◆ Extracted information

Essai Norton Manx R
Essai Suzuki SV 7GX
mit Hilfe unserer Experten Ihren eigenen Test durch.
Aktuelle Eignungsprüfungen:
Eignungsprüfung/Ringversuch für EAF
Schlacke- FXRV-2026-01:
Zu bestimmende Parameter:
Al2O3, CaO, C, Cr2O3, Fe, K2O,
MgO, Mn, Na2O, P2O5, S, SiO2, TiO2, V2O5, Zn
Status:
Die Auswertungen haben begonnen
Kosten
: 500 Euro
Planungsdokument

...

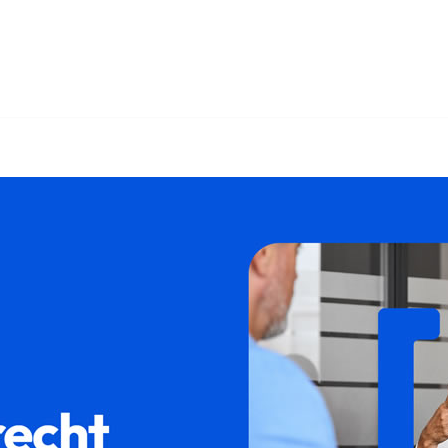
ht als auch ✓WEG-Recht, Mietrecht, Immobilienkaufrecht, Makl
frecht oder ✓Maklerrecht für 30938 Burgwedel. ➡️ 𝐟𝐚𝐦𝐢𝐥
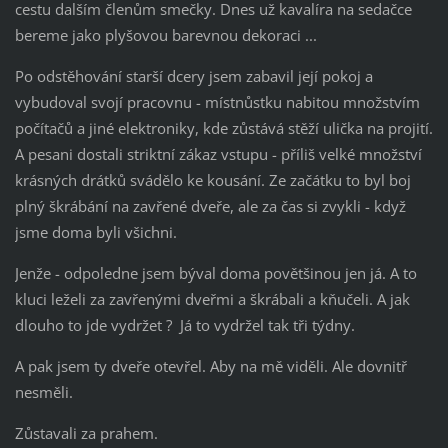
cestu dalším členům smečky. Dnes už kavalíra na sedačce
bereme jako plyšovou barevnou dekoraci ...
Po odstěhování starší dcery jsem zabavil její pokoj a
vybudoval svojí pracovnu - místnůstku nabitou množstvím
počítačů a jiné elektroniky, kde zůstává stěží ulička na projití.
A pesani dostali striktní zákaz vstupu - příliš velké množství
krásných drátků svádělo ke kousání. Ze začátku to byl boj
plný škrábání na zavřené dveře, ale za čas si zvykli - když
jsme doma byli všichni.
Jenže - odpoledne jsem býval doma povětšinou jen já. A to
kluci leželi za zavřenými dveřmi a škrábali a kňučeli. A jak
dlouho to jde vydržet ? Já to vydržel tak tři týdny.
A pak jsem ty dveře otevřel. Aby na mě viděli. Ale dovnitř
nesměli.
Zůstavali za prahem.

...

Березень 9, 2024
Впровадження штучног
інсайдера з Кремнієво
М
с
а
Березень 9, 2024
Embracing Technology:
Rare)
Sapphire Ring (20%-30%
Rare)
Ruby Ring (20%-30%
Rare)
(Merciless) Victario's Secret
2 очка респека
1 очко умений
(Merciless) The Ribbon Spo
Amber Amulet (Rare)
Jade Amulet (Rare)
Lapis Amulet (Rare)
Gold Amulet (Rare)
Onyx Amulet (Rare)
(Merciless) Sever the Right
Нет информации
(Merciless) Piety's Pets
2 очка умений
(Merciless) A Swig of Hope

◆ Task goal
Your answer must be the lines above from the one containing "A pak jsem ty" to the one containing "Zůstavali za prahem.", both included, restated word for word.

◆ Written response
A pak jsem ty dveře otevřel. Aby na mě viděli. Ale dovnitř
nesměli.
Zůstavali za prahem.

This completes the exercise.